On its approach to eastern Palestine, the derailed train did not pass a very hot loaded detector for about 20 miles, suggesting that had there been more detectors, with shorter distances between them, the problem may have been detected earlier, perhaps to avoid it. deviation.

Norfolk Southern spokesman Connor Spielmaker said it added two detectors near East Palestine, resulting in an average distance of 11 miles between the two detectors. Across the busiest parts of its network, Norfolk Southern has added 115 detectors since March, and with more additions, it expects the average distance between detectors to drop to about 11 miles from 13.9 miles by the end of this year, he said. En route to eastern Palestine, the company operated two of its latest digital inspection gates, which use 38 cameras to capture potential defects in trains as they pass.

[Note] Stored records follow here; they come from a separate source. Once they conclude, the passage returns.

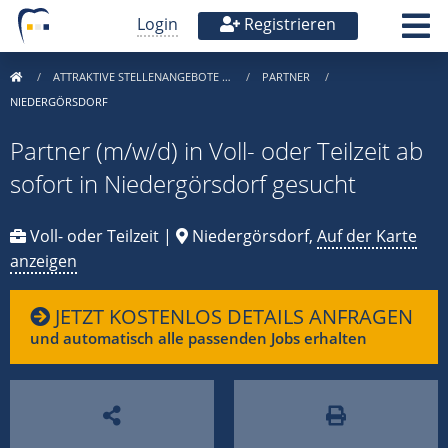
Login
Registrieren
ATTRAKTIVE STELLENANGEBOTE …
PARTNER
NIEDERGÖRSDORF
Partner (m/w/d) in Voll- oder Teilzeit ab
sofort in Niedergörsdorf gesucht
Voll- oder Teilzeit |
Niedergörsdorf,
Auf der Karte
anzeigen
JETZT KOSTENLOS DETAILS ANFRAGEN
und automatisch alle passenden Jobs erhalten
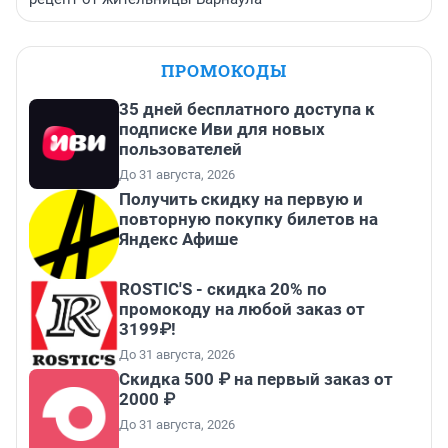
ПРОМОКОДЫ
35 дней бесплатного доступа к
подписке Иви для новых
пользователей
До 31 августа, 2026
Получить скидку на первую и
повторную покупку билетов на
Яндекс Афише
ROSTIC'S - скидка 20% по
промокоду на любой заказ от
3199₽!
До 31 августа, 2026
Скидка 500 ₽ на первый заказ от
2000 ₽
До 31 августа, 2026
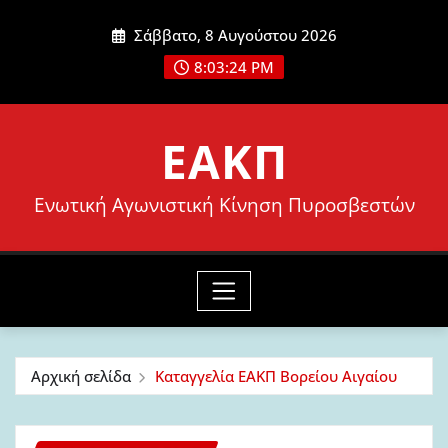
Μετάβαση
Σάββατο, 8 Αυγούστου 2026
στο
8:03:26 PM
περιεχόμενο
ΕΑΚΠ
Ενωτική Αγωνιστική Κίνηση Πυροσβεστών
Αρχική σελίδα
Καταγγελία ΕΑΚΠ Βορείου Αιγαίου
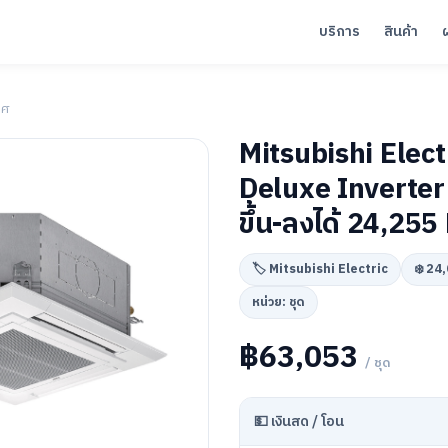
บริการ
สินค้า
าศ
Mitsubishi Elect
Deluxe Inverter 
ขึ้น-ลงได้ 24,255
🏷️ Mitsubishi Electric
❄️ 24
หน่วย: ชุด
฿63,053
/ ชุด
💵 เงินสด / โอน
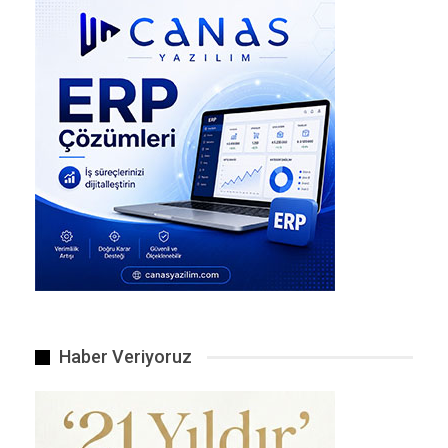
trafik…
Kaybolan kargo ve şoför.
Kaza anı an be an bir işyerinin güvenlik
kamerasına yansıdı. Milli bisikletçinin yakınları ise
halk otobüs şoförünün cezalandırılmasını istedi.
Öte yandan halk otobüsünün uzun süre ters
yönden seyretmesi de bir otomobilin güvenlik
kamerası tarafından da görüntülendi.
Haber Veriyoruz
Detaylar, Haber Linki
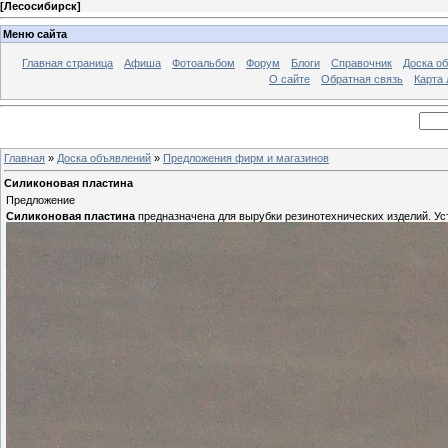
[
Лесосибирск
]
Меню сайта
Главная страница
Афиша
Фотоальбом
Форум
Блоги
Справочник
Доска о
О сайте
Обратная связь
Карта
Главная
»
Доска объявлений
»
Предложения фирм и магазинов
Силиконовая пластина
Предложение
Силиконовая пластина
предназначена для вырубки резинотехнических изделий. Ус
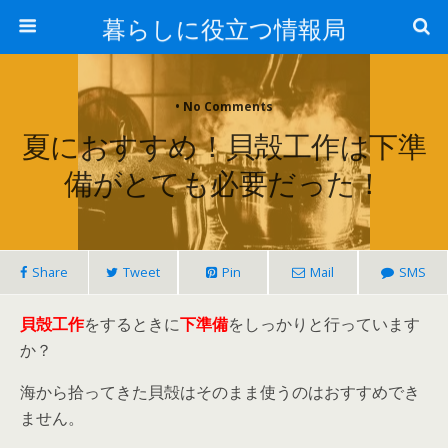
暮らしに役立つ情報局
• No Comments
夏におすすめ！貝殻工作は下準
備がとても必要だった！
Share
Tweet
Pin
Mail
SMS
貝殻工作
をするときに
下準備
をしっかりと行っています
か？
海から拾ってきた貝殻はそのまま使うのはおすすめでき
ません。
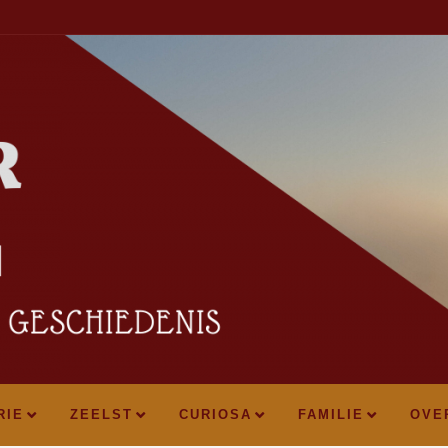
RIE
ZEELST
CURIOSA
FAMILIE
OVE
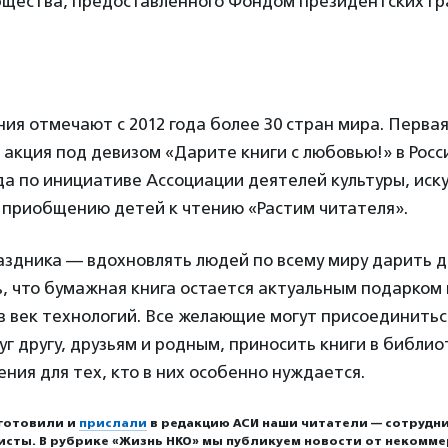
бщества, предоставленного Фондом президентских гр
ия отмечают с 2012 года более 30 стран мира. Перва
акция под девизом «Дарите книги с любовью!» в Росс
да по инициативе Ассоциации деятелей культуры, иску
 приобщению детей к чтению «Растим читателя».
раздника — вдохновлять людей по всему миру дарить 
ь, что бумажная книга остается актуальным подарком 
в век технологий. Все желающие могут присоединиться
уг другу, друзьям и родным, приносить книги в библио
ния для тех, кто в них особенно нуждается.
готовили и
прислали
в редакцию АСИ наши читатели — сотрудни
исты. В рубрике «Жизнь НКО» мы публикуем новости от некомм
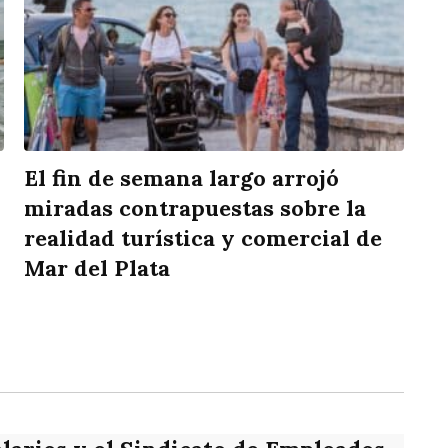
El fin de semana largo arrojó
miradas contrapuestas sobre la
realidad turística y comercial de
Mar del Plata
rtir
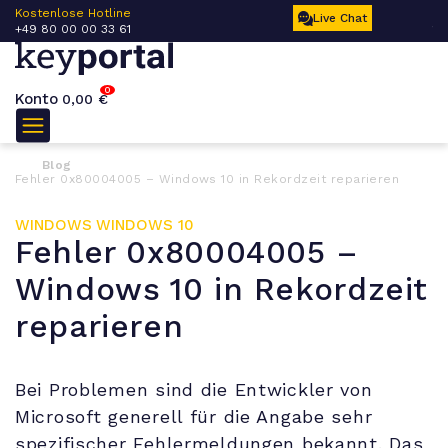
 –
Kostenlose Hotline
Ku
Live Chat
+49 80 00 00 33 61
17
0
Konto
0,00
€
Blog
Fehler 0x80004005 – Windows 10 in Rekordzeit reparieren
WINDOWS
WINDOWS 10
Fehler 0x80004005 –
Windows 10 in Rekordzeit
reparieren
Bei Problemen sind die Entwickler von
Microsoft generell für die Angabe sehr
spezifischer Fehlermeldungen bekannt. Das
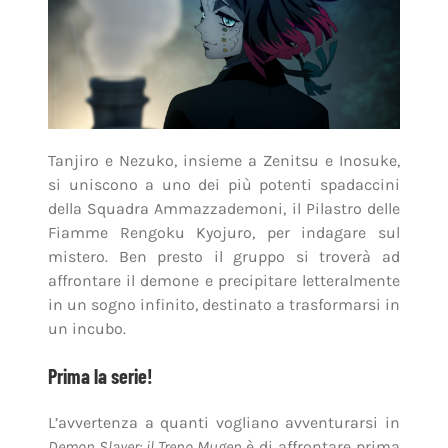
Tanjiro e Nezuko, insieme a Zenitsu e Inosuke,
si uniscono a uno dei più potenti spadaccini
della Squadra Ammazzademoni, il Pilastro delle
Fiamme Rengoku Kyojuro, per indagare sul
mistero. Ben presto il gruppo si troverà ad
affrontare il demone e precipitare letteralmente
in un sogno infinito, destinato a trasformarsi in
un incubo.
Prima la serie!
L’avvertenza a quanti vogliano avventurarsi in
Demon Slayer: il Treno Mugen
è di affrontare prima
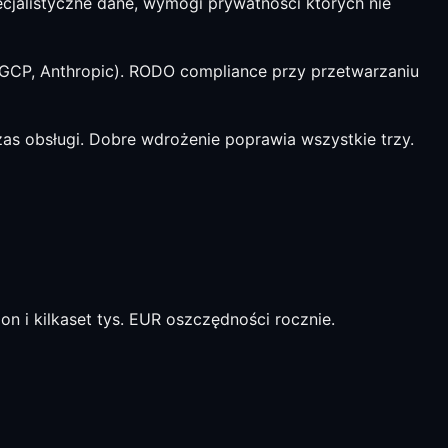
jalistyczne dane, wymogi prywatności których nie
GCP, Anthropic). RODO compliance przy przetwarzaniu
zas obsługi. Dobre wdrożenie poprawia wszystkie trzy.
 i kilkaset tys. EUR oszczędności rocznie.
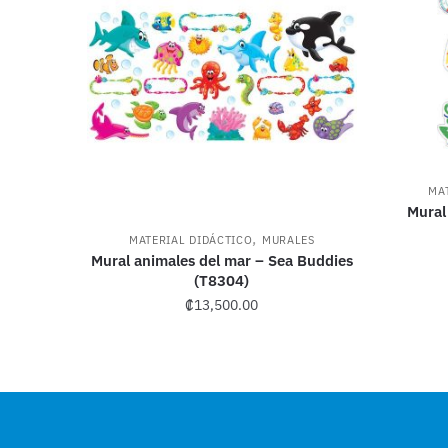
MA
Mural 
,
MATERIAL DIDÁCTICO
MURALES
Mural animales del mar – Sea Buddies
(T8304)
₡
13,500.00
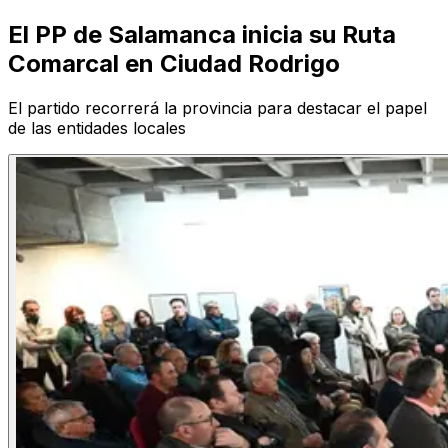
El PP de Salamanca inicia su Ruta
Comarcal en Ciudad Rodrigo
El partido recorrerá la provincia para destacar el papel
de las entidades locales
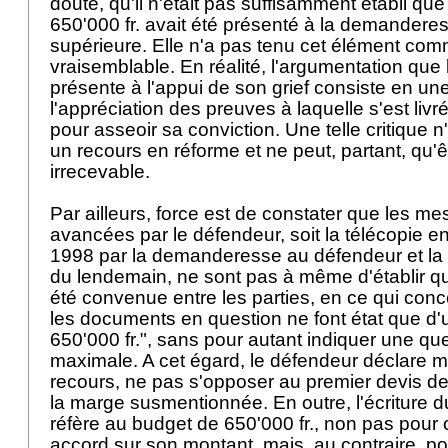
doute, qu'il n'était pas suffisamment établi qu
650'000 fr. avait été présenté à la demander
supérieure. Elle n'a pas tenu cet élément co
vraisemblable. En réalité, l'argumentation que
présente à l'appui de son grief consiste en une
l'appréciation des preuves à laquelle s'est livr
pour asseoir sa conviction. Une telle critique 
un recours en réforme et ne peut, partant, qu'
irrecevable.
Par ailleurs, force est de constater que les m
avancées par le défendeur, soit la télécopie e
1998 par la demanderesse au défendeur et la 
du lendemain, ne sont pas à même d'établir qu'u
été convenue entre les parties, en ce qui concer
les documents en question ne font état que d'
650'000 fr.", sans pour autant indiquer une qu
maximale. A cet égard, le défendeur déclare
recours, ne pas s'opposer au premier devis de
la marge susmentionnée. En outre, l'écriture 
réfère au budget de 650'000 fr., non pas pour 
accord sur son montant, mais, au contraire, po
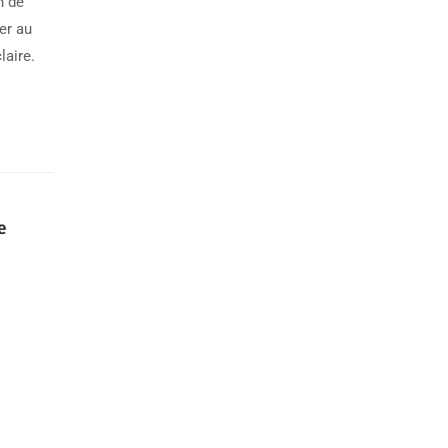
n de
er au
laire.
e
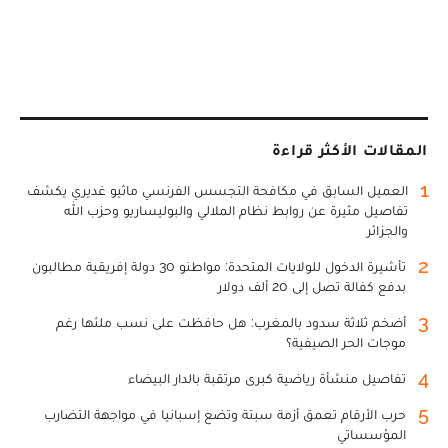
المقالات الأكثر قراءة
1
العميل السابق في مكافحة التجسس الفرنسي ماثيو غديري يكشف
تفاصيل مثيرة عن روابط نظام الملالي والبوليساريو وحزب الله
والجزائر
2
تأشيرة الدخول للولايات المتحدة: مواطنو 30 دولة إفريقية مطالبون
بدفع كفالة تصل إلى 20 ألف دولار
3
أضخم ثلاثة سدود بالمغرب: هل حافظت على نسب ملئها رغم
موجات الحر الصيفية؟
4
تفاصيل منشأة رياضية كبرى مرتقبة بالدار البيضاء
5
حرب الأرقام تعمق أزمة سبتة وتضع إسبانيا في مواجهة التضارب
المؤسساتي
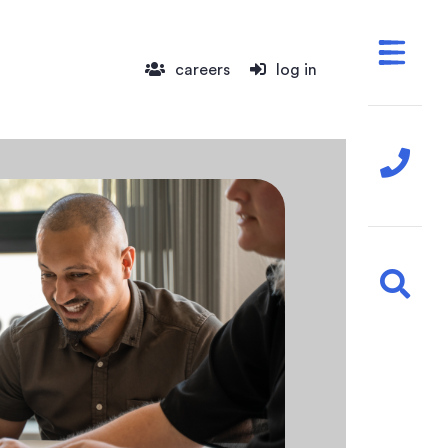
careers
log in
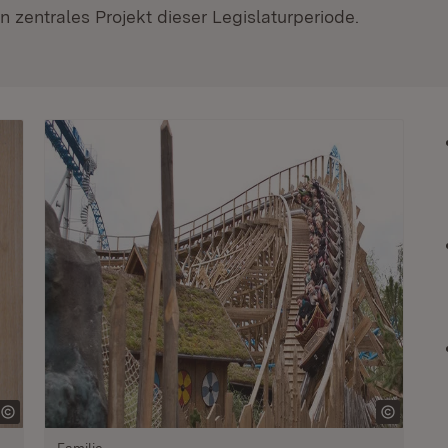
 zentrales Projekt dieser Legislaturperiode.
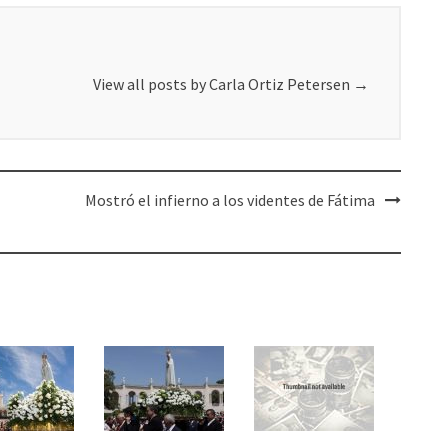
View all posts by Carla Ortiz Petersen
→
Mostró el infierno a los videntes de Fátima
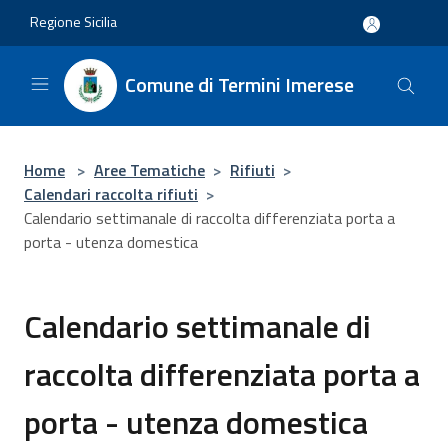
Salta al contenuto principale
Regione Sicilia
Comune di Termini Imerese
Home
>
Aree Tematiche
>
Rifiuti
>
Calendari raccolta rifiuti
>
Calendario settimanale di raccolta differenziata porta a
porta - utenza domestica
Calendario settimanale di
raccolta differenziata porta a
porta - utenza domestica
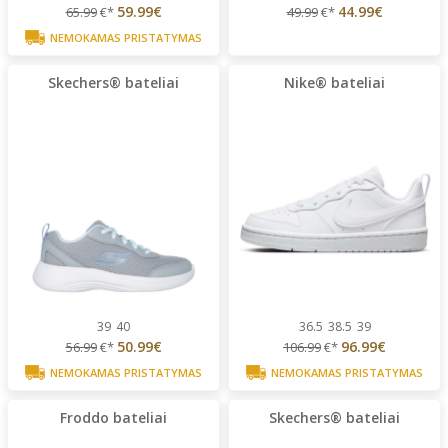
59.99€
44.99€
65.99
€*
49.99
€*
NEMOKAMAS PRISTATYMAS
Skechers® bateliai
Nike® bateliai
39
40
36.5
38.5
39
50.99€
96.99€
56.99
€*
106.99
€*
NEMOKAMAS PRISTATYMAS
NEMOKAMAS PRISTATYMAS
Froddo bateliai
Skechers® bateliai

However, Norfolk South saw four derailments and an employee death last year, matters that are being investigated by the National Transportation Safety Board. The city witnessed five incidents related to overheating of wheel bearings, the highest number in at least three decades.

Working with Norfolk Southern, the East Palestine Fire Department had access to a system that instantly told them what was on the rail cars, something that wasn’t in place when the derailment occurred, said Keith Drabek, chief of the department.

“I had a hard time because of the amount of fire that was going on,” he said.

Norfolk Southern paid expenses related to the derailment for East Palestine families, such as cleanup and transportation costs, and settled claims with a few companies. It plans to spend $25 million on renovating the town park and the same amount on building a training center for the city’s emergency workers.

“They made the mistake. They’re cleaning it up,” Mayor Conway said. “But it would be nice if the mistake hadn’t happened in the first place.”